The word snippets are “n-grams”. Three words is a trigram, two words is a bigram. I guess one word is just a gram. And maybe 1000 words would be a kilogram.

Sequential sampling: start with small seed of words, then sample next word according to its probability given the previous words.

Embedding models

Model object x by embedding vector e_x. The similarities of these vectors represent similarities between words.

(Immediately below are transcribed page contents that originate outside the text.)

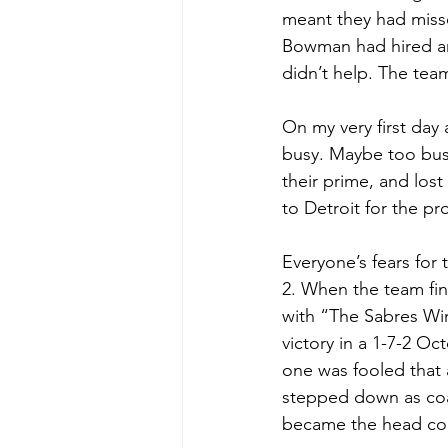
meant they had misse
Bowman had hired and
didn’t help. The tea
On my very first day
busy. Maybe too busy
their prime, and lost
to Detroit for the pr
Everyone’s fears for
2. When the team fin
with “The Sabres Win
victory in a 1-7-2 Oc
one was fooled that 
stepped down as coa
became the head co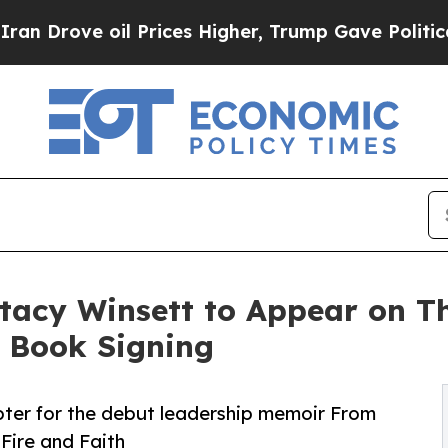
ove oil Prices Higher, Trump Gave Politically C
tacy Winsett to Appear on The
a Book Signing
er for the debut leadership memoir From
Fire and Faith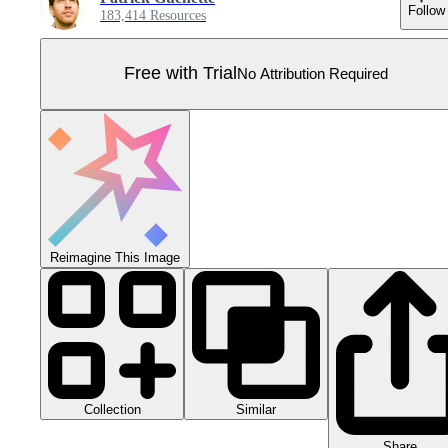
Follow
183,414 Resources
Free with Trial
No Attribution Required
Reimagine This Image
Collection
Similar
Share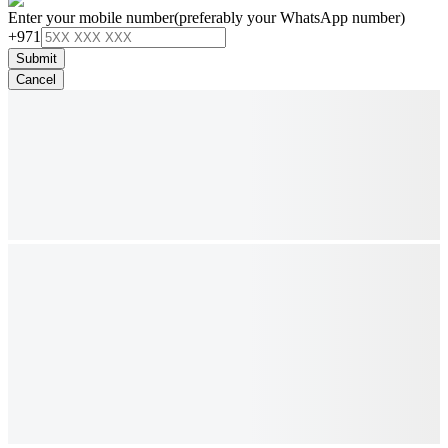
Enter your mobile number
(preferably your WhatsApp number)
+971
Submit
Cancel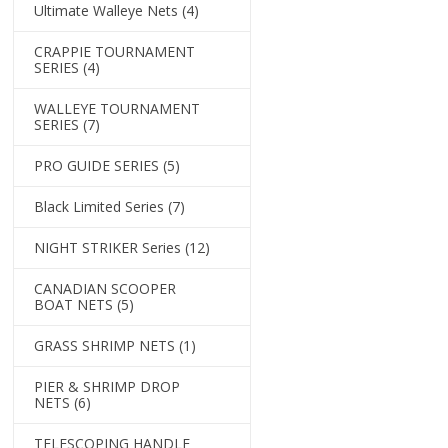
Ultimate Walleye Nets
(4)
CRAPPIE TOURNAMENT
SERIES
(4)
WALLEYE TOURNAMENT
SERIES
(7)
PRO GUIDE SERIES
(5)
Black Limited Series
(7)
NIGHT STRIKER Series
(12)
CANADIAN SCOOPER
BOAT NETS
(5)
GRASS SHRIMP NETS
(1)
PIER & SHRIMP DROP
NETS
(6)
TELESCOPING HANDLE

Creates embedding vectors for words, where distances and directions reflect semantic meaning.

Distributional hypothesis: words that occur in same context often have similar meanings.

1-hot vector: represent words as atomic objects in a monolithic vector

Word2Vec:

slide context window over sequence, trying to predict distribution P(y|x) - which words likely to occur in context window given middle word
create dataset of word pairs from text
feed this dataset to two-layer network, which predicts context
softmax activation over 10k outputs is expensive, so need some tricks to make it feasible
after training, discard second layer (softmax) and only use embeddings produced by first layer

Recurrent neural networks

Neural network with cycles in it (used for sequences).

Can be used for:

sequence to sequence, e.g. translating English to French
sequence to label, e.g. sequence classification
label to sequence, e.g. sentence generation

Example, fully connected network with input x extended by three nodes, to which the hidden layer is copied:

Visual shorthand:

rectangle is vector of nodes
arrow feeding into the rectangle annotated with a weight matrix means fully connected transformation
if line doesn’t have weight, it’s a copy of input vector
if two lines flow into each other, concatenate their vectors

Training RNNs:

provide input seq x, target seq t
backpropagation through time:
- unroll:
  - every step in seq is applied in parallel to copy of the network
  - recurrent connection flows from previous copy to next
  - the whole thing is a feedforward net (network without cyles)
  - hidden layer inits to zero vector

Basic RNNs work well, but don’t learn to remember information for a long time. Can’t have a long term mem for everything, need to be selective. In order to remember things long term, you need to forget a lot of other stuff (such is life).

LSTMs

“Long short-term memory”. Selective forgetting and remembering, controlled by learnable “gates”. Side note, from now on I’m not “studying”, but I’m “selectively forgetting and remembering”.

*[tanh]: sigmoid rescaled so its outputs are between -1 and 1

The gating mechanism takes two input vectors, which are combined with sigmoid and tanh activations. It produces an additive value – want to figure out how much of input to add to some other vectors. The tanh is like a mapping of input to range(-1, 1) – limits the effect of the addition vector. The sigmoid is like a selection vector.

Basic operation of LSTM is a “cell”. There are two recurrent connections between cells: the current output y, and the cell state C.

I don’t yet know how much detail we need to know about this, so I’ll fill it in later based on exam questions.

The prof’s summary: “incredibly powerful language models. Tricky to train, very opaque.” Yep, opaque and complicated, indeed.